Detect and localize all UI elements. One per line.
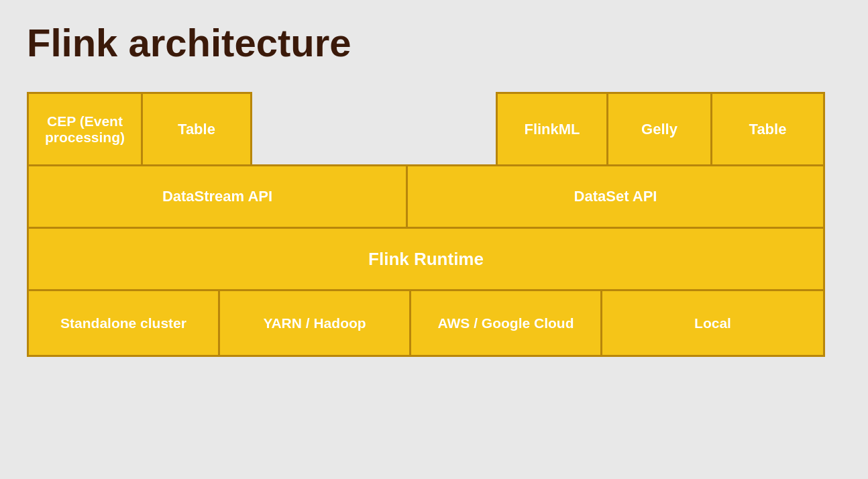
standalone-box: Standalone cluster <box>29 291 220 355</box>
tier1-row: CEP (Event processing) Table FlinkML Gel… <box>27 92 825 166</box>
local-box: Local <box>602 291 823 355</box>
page-title: Flink architecture <box>27 20 841 65</box>
table-right-box: Table <box>712 94 823 164</box>
runtime-box: Flink Runtime <box>29 229 823 289</box>
flinkml-box: FlinkML <box>498 94 608 164</box>
architecture-diagram: CEP (Event processing) Table FlinkML Gel… <box>27 92 825 357</box>
aws-box: AWS / Google Cloud <box>411 291 602 355</box>
tier3-row: Flink Runtime <box>27 227 825 291</box>
table-left-box: Table <box>143 94 250 164</box>
gelly-box: Gelly <box>608 94 712 164</box>
tier2-row: DataStream API DataSet API <box>27 164 825 229</box>
cep-box: CEP (Event processing) <box>29 94 143 164</box>
tier4-row: Standalone cluster YARN / Hadoop AWS / G… <box>27 289 825 357</box>
datastream-box: DataStream API <box>29 166 408 227</box>
dataset-box: DataSet API <box>408 166 823 227</box>
yarn-box: YARN / Hadoop <box>220 291 411 355</box>
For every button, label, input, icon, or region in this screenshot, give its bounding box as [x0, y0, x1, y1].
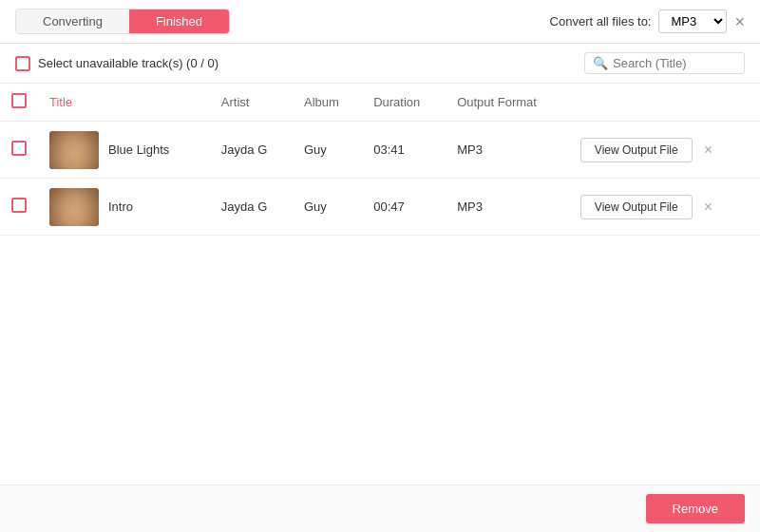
header-duration: Duration — [362, 84, 446, 122]
table-row: Intro Jayda G Guy 00:47 MP3 View Output … — [0, 179, 760, 236]
search-icon: 🔍 — [593, 56, 608, 70]
row-checkbox-cell — [0, 122, 38, 179]
row-duration: 03:41 — [362, 122, 446, 179]
tab-converting[interactable]: Converting — [16, 10, 129, 33]
convert-all-section: Convert all files to: MP3 MP4 AAC FLAC W… — [550, 10, 745, 33]
search-wrap: 🔍 — [584, 52, 745, 74]
header-artist: Artist — [210, 84, 293, 122]
table-row: Blue Lights Jayda G Guy 03:41 MP3 View O… — [0, 122, 760, 179]
remove-row-button-1[interactable]: × — [700, 197, 716, 218]
row-actions: View Output File × — [569, 179, 760, 236]
row-title-cell: Blue Lights — [38, 122, 210, 179]
row-checkbox-0[interactable] — [11, 141, 27, 156]
tab-group: Converting Finished — [15, 9, 230, 34]
select-all-checkbox[interactable] — [11, 93, 27, 108]
header-album: Album — [293, 84, 362, 122]
close-button[interactable]: × — [734, 13, 745, 30]
view-output-button-1[interactable]: View Output File — [580, 195, 693, 219]
select-unavailable-label: Select unavailable track(s) (0 / 0) — [38, 56, 218, 70]
row-output-format: MP3 — [446, 179, 569, 236]
row-album: Guy — [293, 122, 362, 179]
remove-button[interactable]: Remove — [646, 494, 745, 523]
row-title-cell: Intro — [38, 179, 210, 236]
row-title: Blue Lights — [108, 142, 169, 157]
format-select[interactable]: MP3 MP4 AAC FLAC WAV — [658, 10, 727, 33]
convert-all-label: Convert all files to: — [550, 14, 652, 28]
header-checkbox-col — [0, 84, 38, 122]
row-actions: View Output File × — [569, 122, 760, 179]
row-artist: Jayda G — [210, 179, 293, 236]
track-thumbnail-1 — [49, 188, 99, 226]
track-thumbnail-0 — [49, 131, 99, 169]
row-album: Guy — [293, 179, 362, 236]
top-bar: Converting Finished Convert all files to… — [0, 0, 760, 44]
header-title: Title — [38, 84, 210, 122]
table-header-row: Title Artist Album Duration Output Forma… — [0, 84, 760, 122]
row-artist: Jayda G — [210, 122, 293, 179]
row-checkbox-1[interactable] — [11, 198, 27, 213]
row-title: Intro — [108, 200, 133, 214]
search-input[interactable] — [613, 56, 736, 70]
bottom-bar: Remove — [0, 484, 760, 532]
view-output-button-0[interactable]: View Output File — [580, 138, 693, 162]
select-unavailable-checkbox[interactable] — [15, 56, 30, 71]
select-unavailable-section: Select unavailable track(s) (0 / 0) — [15, 56, 218, 71]
track-table-container: Title Artist Album Duration Output Forma… — [0, 84, 760, 484]
row-checkbox-cell — [0, 179, 38, 236]
tab-finished[interactable]: Finished — [129, 10, 229, 33]
row-output-format: MP3 — [446, 122, 569, 179]
row-duration: 00:47 — [362, 179, 446, 236]
header-output-format: Output Format — [446, 84, 569, 122]
remove-row-button-0[interactable]: × — [700, 140, 716, 161]
header-actions — [569, 84, 760, 122]
track-table: Title Artist Album Duration Output Forma… — [0, 84, 760, 236]
filter-bar: Select unavailable track(s) (0 / 0) 🔍 — [0, 44, 760, 84]
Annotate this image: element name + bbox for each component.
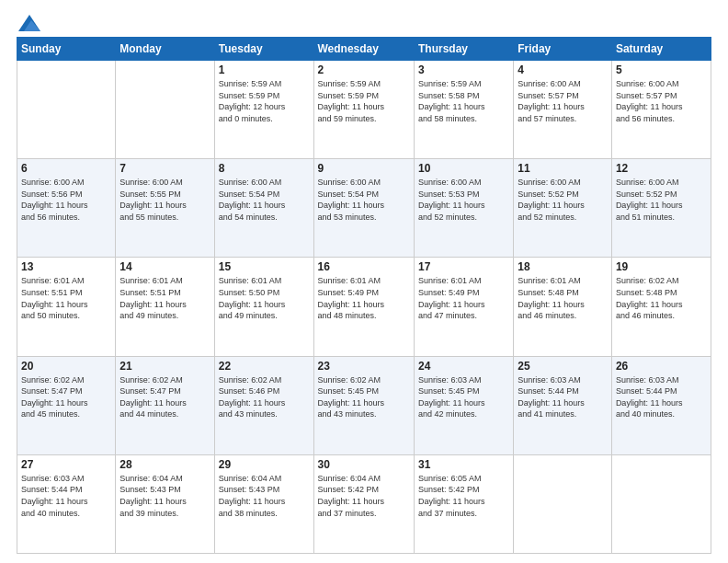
day-info: Sunrise: 6:00 AMSunset: 5:53 PMDaylight:… xyxy=(418,177,509,223)
day-number: 23 xyxy=(318,360,410,373)
day-cell: 7Sunrise: 6:00 AMSunset: 5:55 PMDaylight… xyxy=(116,159,214,258)
day-info: Sunrise: 6:03 AMSunset: 5:44 PMDaylight:… xyxy=(616,374,707,420)
day-info: Sunrise: 6:01 AMSunset: 5:48 PMDaylight:… xyxy=(518,275,608,321)
day-number: 4 xyxy=(518,63,608,76)
day-info: Sunrise: 6:00 AMSunset: 5:54 PMDaylight:… xyxy=(318,177,410,223)
header-row: SundayMondayTuesdayWednesdayThursdayFrid… xyxy=(17,38,711,61)
day-cell: 15Sunrise: 6:01 AMSunset: 5:50 PMDayligh… xyxy=(214,258,313,356)
day-info: Sunrise: 6:00 AMSunset: 5:57 PMDaylight:… xyxy=(518,78,608,124)
day-info: Sunrise: 5:59 AMSunset: 5:59 PMDaylight:… xyxy=(318,78,410,124)
day-info: Sunrise: 6:02 AMSunset: 5:47 PMDaylight:… xyxy=(119,374,210,420)
day-cell: 14Sunrise: 6:01 AMSunset: 5:51 PMDayligh… xyxy=(116,258,214,356)
day-info: Sunrise: 6:03 AMSunset: 5:45 PMDaylight:… xyxy=(418,374,509,420)
day-number: 18 xyxy=(518,260,608,273)
day-cell xyxy=(611,454,711,553)
day-info: Sunrise: 5:59 AMSunset: 5:59 PMDaylight:… xyxy=(219,78,310,124)
day-number: 5 xyxy=(616,63,707,76)
day-info: Sunrise: 6:02 AMSunset: 5:45 PMDaylight:… xyxy=(318,374,410,420)
day-info: Sunrise: 6:01 AMSunset: 5:49 PMDaylight:… xyxy=(418,275,509,321)
calendar-table: SundayMondayTuesdayWednesdayThursdayFrid… xyxy=(17,37,711,554)
day-info: Sunrise: 6:03 AMSunset: 5:44 PMDaylight:… xyxy=(21,473,111,519)
day-number: 8 xyxy=(219,162,310,175)
day-number: 19 xyxy=(616,260,707,273)
header-cell-friday: Friday xyxy=(514,38,612,61)
day-number: 14 xyxy=(119,260,210,273)
day-cell: 27Sunrise: 6:03 AMSunset: 5:44 PMDayligh… xyxy=(17,454,116,553)
day-number: 13 xyxy=(21,260,111,273)
day-cell: 18Sunrise: 6:01 AMSunset: 5:48 PMDayligh… xyxy=(514,258,612,356)
day-cell xyxy=(17,61,116,159)
day-cell: 6Sunrise: 6:00 AMSunset: 5:56 PMDaylight… xyxy=(17,159,116,258)
day-cell: 11Sunrise: 6:00 AMSunset: 5:52 PMDayligh… xyxy=(514,159,612,258)
day-info: Sunrise: 6:02 AMSunset: 5:48 PMDaylight:… xyxy=(616,275,707,321)
day-cell xyxy=(116,61,214,159)
day-cell: 21Sunrise: 6:02 AMSunset: 5:47 PMDayligh… xyxy=(116,356,214,454)
week-row-4: 20Sunrise: 6:02 AMSunset: 5:47 PMDayligh… xyxy=(17,356,711,454)
day-cell: 16Sunrise: 6:01 AMSunset: 5:49 PMDayligh… xyxy=(313,258,414,356)
week-row-5: 27Sunrise: 6:03 AMSunset: 5:44 PMDayligh… xyxy=(17,454,711,553)
day-cell: 26Sunrise: 6:03 AMSunset: 5:44 PMDayligh… xyxy=(611,356,711,454)
header-cell-thursday: Thursday xyxy=(414,38,513,61)
day-cell: 13Sunrise: 6:01 AMSunset: 5:51 PMDayligh… xyxy=(17,258,116,356)
day-info: Sunrise: 6:05 AMSunset: 5:42 PMDaylight:… xyxy=(418,473,509,519)
day-number: 24 xyxy=(418,360,509,373)
day-cell: 29Sunrise: 6:04 AMSunset: 5:43 PMDayligh… xyxy=(214,454,313,553)
day-number: 29 xyxy=(219,458,310,471)
day-info: Sunrise: 6:00 AMSunset: 5:54 PMDaylight:… xyxy=(219,177,310,223)
day-number: 16 xyxy=(318,260,410,273)
logo xyxy=(17,15,40,31)
week-row-1: 1Sunrise: 5:59 AMSunset: 5:59 PMDaylight… xyxy=(17,61,711,159)
day-number: 26 xyxy=(616,360,707,373)
header-cell-wednesday: Wednesday xyxy=(313,38,414,61)
day-cell: 1Sunrise: 5:59 AMSunset: 5:59 PMDaylight… xyxy=(214,61,313,159)
day-number: 17 xyxy=(418,260,509,273)
day-info: Sunrise: 6:04 AMSunset: 5:43 PMDaylight:… xyxy=(119,473,210,519)
day-info: Sunrise: 6:04 AMSunset: 5:43 PMDaylight:… xyxy=(219,473,310,519)
day-cell: 25Sunrise: 6:03 AMSunset: 5:44 PMDayligh… xyxy=(514,356,612,454)
day-number: 3 xyxy=(418,63,509,76)
day-number: 15 xyxy=(219,260,310,273)
day-cell: 30Sunrise: 6:04 AMSunset: 5:42 PMDayligh… xyxy=(313,454,414,553)
day-number: 30 xyxy=(318,458,410,471)
week-row-3: 13Sunrise: 6:01 AMSunset: 5:51 PMDayligh… xyxy=(17,258,711,356)
day-number: 11 xyxy=(518,162,608,175)
day-number: 6 xyxy=(21,162,111,175)
day-cell: 2Sunrise: 5:59 AMSunset: 5:59 PMDaylight… xyxy=(313,61,414,159)
calendar-body: 1Sunrise: 5:59 AMSunset: 5:59 PMDaylight… xyxy=(17,61,711,554)
day-cell: 17Sunrise: 6:01 AMSunset: 5:49 PMDayligh… xyxy=(414,258,513,356)
logo-icon xyxy=(18,15,40,31)
day-info: Sunrise: 6:03 AMSunset: 5:44 PMDaylight:… xyxy=(518,374,608,420)
day-info: Sunrise: 6:01 AMSunset: 5:50 PMDaylight:… xyxy=(219,275,310,321)
day-info: Sunrise: 6:00 AMSunset: 5:56 PMDaylight:… xyxy=(21,177,111,223)
day-info: Sunrise: 6:01 AMSunset: 5:51 PMDaylight:… xyxy=(21,275,111,321)
day-number: 28 xyxy=(119,458,210,471)
day-cell: 19Sunrise: 6:02 AMSunset: 5:48 PMDayligh… xyxy=(611,258,711,356)
day-info: Sunrise: 6:00 AMSunset: 5:55 PMDaylight:… xyxy=(119,177,210,223)
header-cell-tuesday: Tuesday xyxy=(214,38,313,61)
day-number: 10 xyxy=(418,162,509,175)
day-cell: 9Sunrise: 6:00 AMSunset: 5:54 PMDaylight… xyxy=(313,159,414,258)
day-info: Sunrise: 6:00 AMSunset: 5:52 PMDaylight:… xyxy=(518,177,608,223)
day-cell: 28Sunrise: 6:04 AMSunset: 5:43 PMDayligh… xyxy=(116,454,214,553)
day-number: 31 xyxy=(418,458,509,471)
day-info: Sunrise: 5:59 AMSunset: 5:58 PMDaylight:… xyxy=(418,78,509,124)
day-number: 27 xyxy=(21,458,111,471)
day-cell: 5Sunrise: 6:00 AMSunset: 5:57 PMDaylight… xyxy=(611,61,711,159)
day-info: Sunrise: 6:01 AMSunset: 5:51 PMDaylight:… xyxy=(119,275,210,321)
day-cell: 10Sunrise: 6:00 AMSunset: 5:53 PMDayligh… xyxy=(414,159,513,258)
day-cell: 20Sunrise: 6:02 AMSunset: 5:47 PMDayligh… xyxy=(17,356,116,454)
calendar-header: SundayMondayTuesdayWednesdayThursdayFrid… xyxy=(17,38,711,61)
header xyxy=(17,15,711,31)
day-number: 12 xyxy=(616,162,707,175)
day-number: 25 xyxy=(518,360,608,373)
day-cell: 23Sunrise: 6:02 AMSunset: 5:45 PMDayligh… xyxy=(313,356,414,454)
day-cell xyxy=(514,454,612,553)
day-number: 1 xyxy=(219,63,310,76)
day-info: Sunrise: 6:00 AMSunset: 5:52 PMDaylight:… xyxy=(616,177,707,223)
day-number: 21 xyxy=(119,360,210,373)
day-cell: 3Sunrise: 5:59 AMSunset: 5:58 PMDaylight… xyxy=(414,61,513,159)
day-info: Sunrise: 6:01 AMSunset: 5:49 PMDaylight:… xyxy=(318,275,410,321)
day-cell: 4Sunrise: 6:00 AMSunset: 5:57 PMDaylight… xyxy=(514,61,612,159)
day-number: 9 xyxy=(318,162,410,175)
calendar-page: SundayMondayTuesdayWednesdayThursdayFrid… xyxy=(0,0,728,563)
|---|
# [About this task]
Identify each line in the records above that contains the word "View", and copy it out in full.

# [Output of the exercise]
table-row: Intro Jayda G Guy 00:47 MP3 View Output … — [0, 179, 760, 236]
table-row: Blue Lights Jayda G Guy 03:41 MP3 View O… — [0, 122, 760, 179]
row-actions: View Output File × — [569, 179, 760, 236]
view-output-button-1[interactable]: View Output File — [580, 195, 693, 219]
row-actions: View Output File × — [569, 122, 760, 179]
view-output-button-0[interactable]: View Output File — [580, 138, 693, 162]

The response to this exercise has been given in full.